▸ EXERCISE:
Looking at the entries, say how many lines contain the string "Salesforce". Offer nothing besides the number.

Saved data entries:

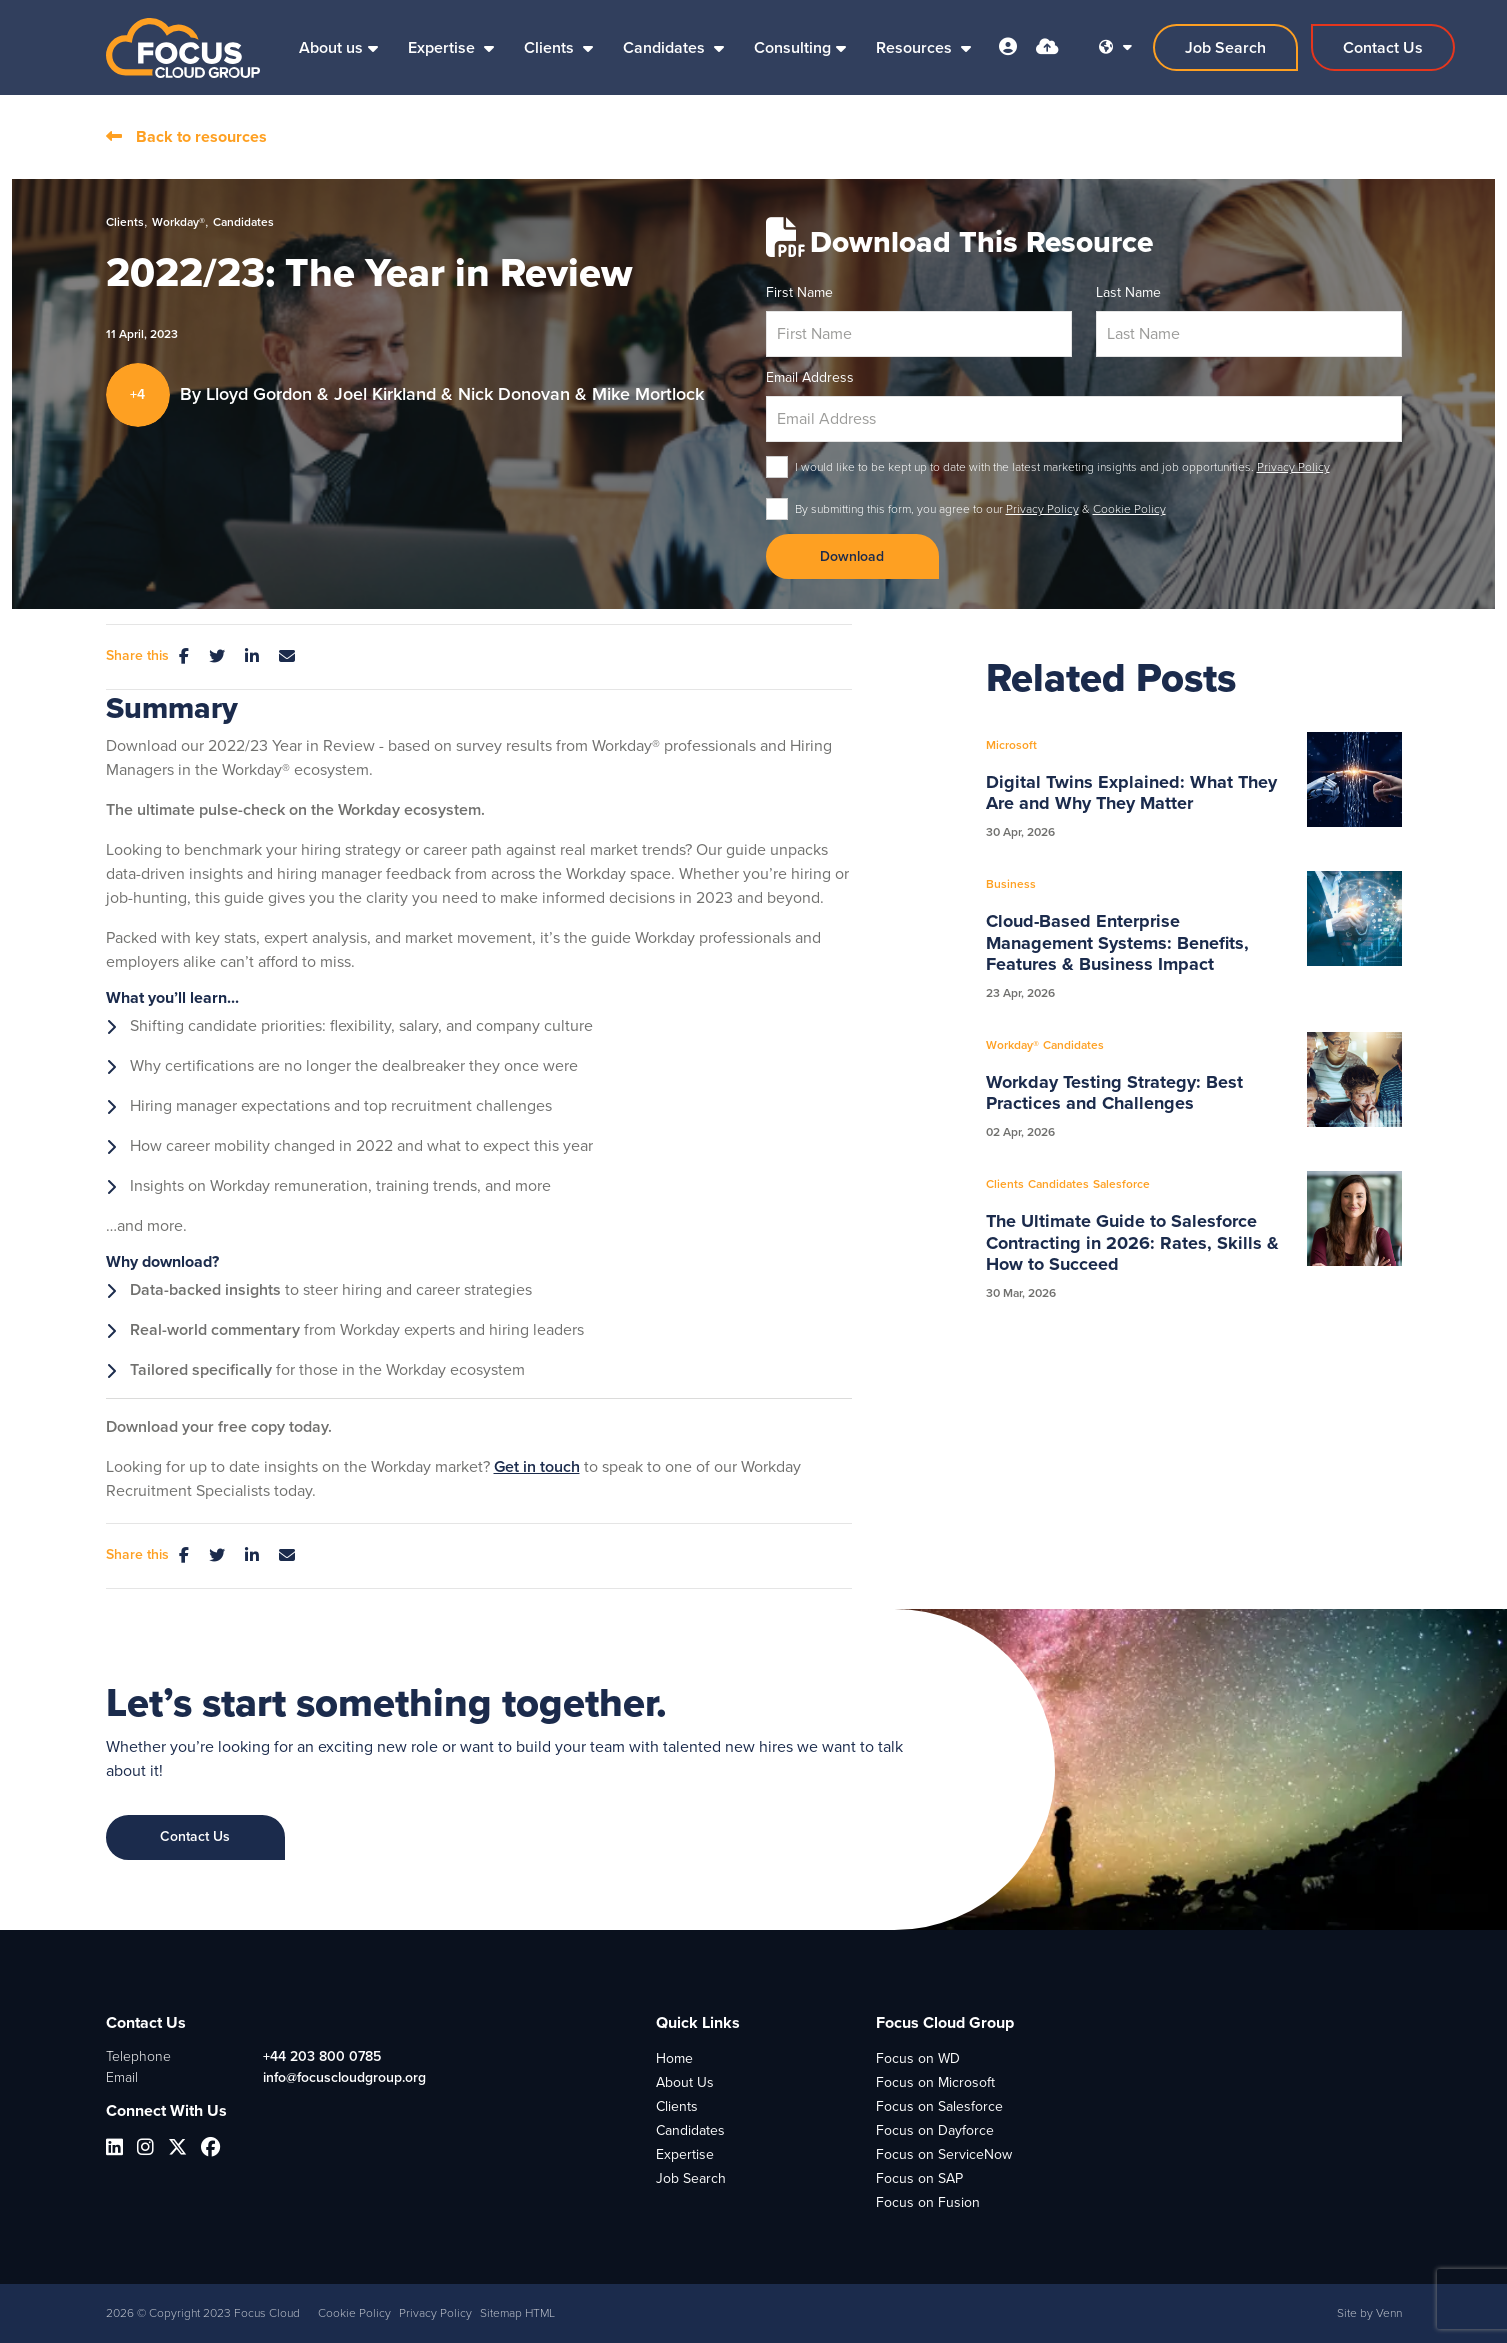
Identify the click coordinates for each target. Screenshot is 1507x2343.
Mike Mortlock (648, 394)
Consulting (792, 47)
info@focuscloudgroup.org (344, 2077)
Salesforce (1121, 1184)
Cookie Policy (1129, 509)
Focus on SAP (919, 2178)
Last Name (1128, 292)
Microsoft (1011, 745)
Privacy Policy (1293, 467)
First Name (799, 292)
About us (331, 47)
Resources (916, 47)
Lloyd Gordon (261, 394)
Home (674, 2058)
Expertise (443, 47)
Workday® (178, 222)
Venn (1389, 2313)
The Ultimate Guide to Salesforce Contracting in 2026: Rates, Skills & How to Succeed (1132, 1243)
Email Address (810, 377)
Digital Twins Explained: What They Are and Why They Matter (1131, 793)
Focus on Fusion (928, 2202)
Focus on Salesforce (939, 2106)
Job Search (691, 2178)
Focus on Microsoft (935, 2082)
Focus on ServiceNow (944, 2154)
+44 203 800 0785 (322, 2056)
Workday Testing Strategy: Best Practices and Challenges (1114, 1093)
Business (1011, 884)
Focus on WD (918, 2058)
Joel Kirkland (387, 394)
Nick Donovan (516, 394)
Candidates (666, 47)
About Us (685, 2082)
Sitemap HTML (517, 2313)
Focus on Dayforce (935, 2130)
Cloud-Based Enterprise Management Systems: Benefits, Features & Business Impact (1117, 943)
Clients (551, 47)
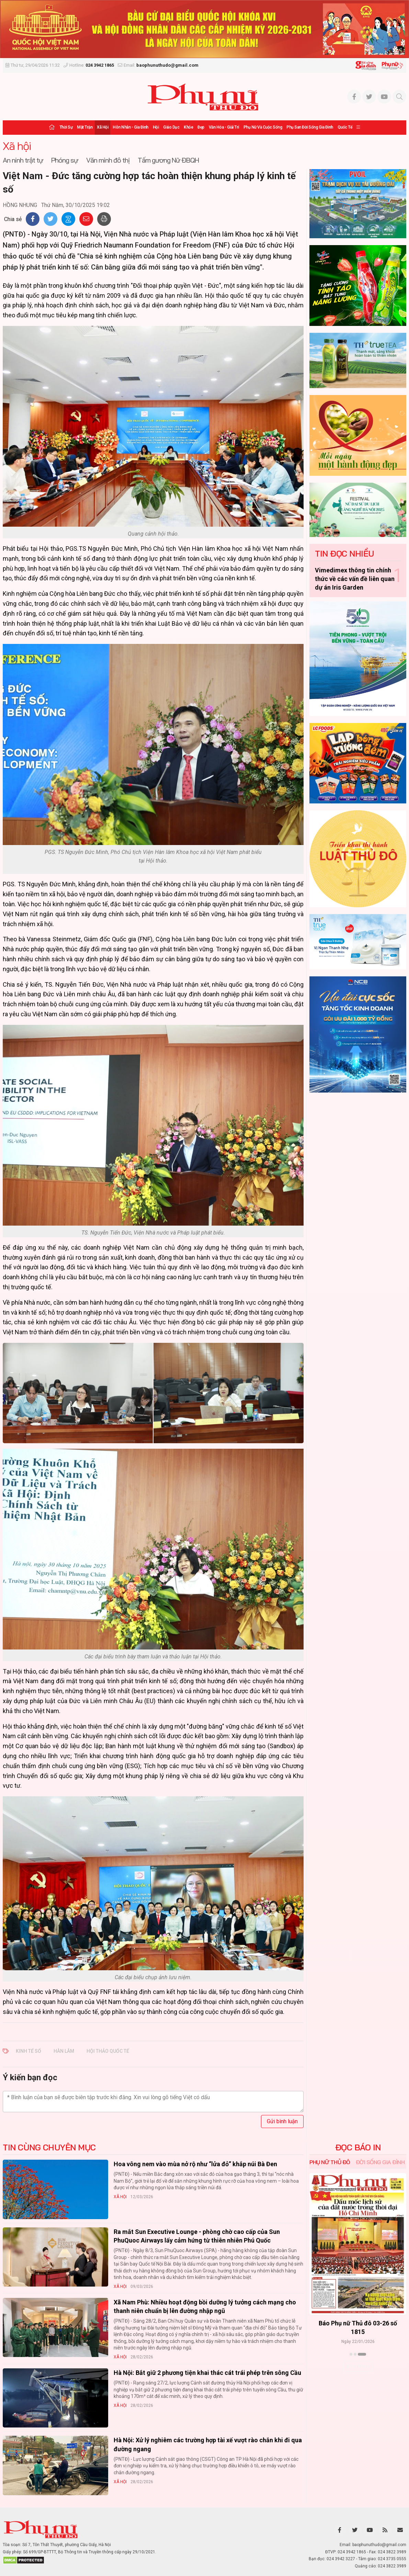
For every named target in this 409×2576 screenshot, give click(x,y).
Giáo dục (171, 127)
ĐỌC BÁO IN (358, 2147)
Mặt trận (84, 127)
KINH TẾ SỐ (28, 2051)
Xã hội (102, 127)
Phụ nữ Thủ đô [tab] (329, 2162)
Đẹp (200, 127)
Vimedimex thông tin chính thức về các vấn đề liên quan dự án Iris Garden (355, 579)
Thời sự (66, 127)
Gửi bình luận (282, 2121)
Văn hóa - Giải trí (224, 127)
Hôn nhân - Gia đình (130, 127)
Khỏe (188, 127)
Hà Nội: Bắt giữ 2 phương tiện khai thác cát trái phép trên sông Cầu (207, 2372)
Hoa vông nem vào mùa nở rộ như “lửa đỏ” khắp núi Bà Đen (195, 2164)
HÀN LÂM (64, 2051)
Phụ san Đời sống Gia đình (309, 127)
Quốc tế (345, 127)
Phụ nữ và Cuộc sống (262, 127)
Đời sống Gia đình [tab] (380, 2162)
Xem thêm (358, 2366)
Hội (156, 127)
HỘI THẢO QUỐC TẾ (108, 2051)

▸ ANSWER BOX:
3